** Provided entries follows **
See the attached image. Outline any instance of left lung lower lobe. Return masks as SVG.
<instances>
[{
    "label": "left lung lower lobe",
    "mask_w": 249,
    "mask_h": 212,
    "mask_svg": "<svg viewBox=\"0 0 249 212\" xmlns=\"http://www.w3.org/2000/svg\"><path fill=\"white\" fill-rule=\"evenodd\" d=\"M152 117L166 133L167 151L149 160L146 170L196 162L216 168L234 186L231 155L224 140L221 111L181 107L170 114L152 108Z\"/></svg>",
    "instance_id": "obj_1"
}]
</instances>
** End of Provided entries **
--- Task directions ---
Retype the material word for word. Add nothing to it.

--- Exercise output ---
See the attached image. Outline any instance of left lung lower lobe. Return masks as SVG.
<instances>
[{
    "label": "left lung lower lobe",
    "mask_w": 249,
    "mask_h": 212,
    "mask_svg": "<svg viewBox=\"0 0 249 212\" xmlns=\"http://www.w3.org/2000/svg\"><path fill=\"white\" fill-rule=\"evenodd\" d=\"M152 117L166 133L167 151L149 160L146 170L196 162L216 168L234 186L231 155L224 140L221 111L181 107L170 114L152 108Z\"/></svg>",
    "instance_id": "obj_1"
}]
</instances>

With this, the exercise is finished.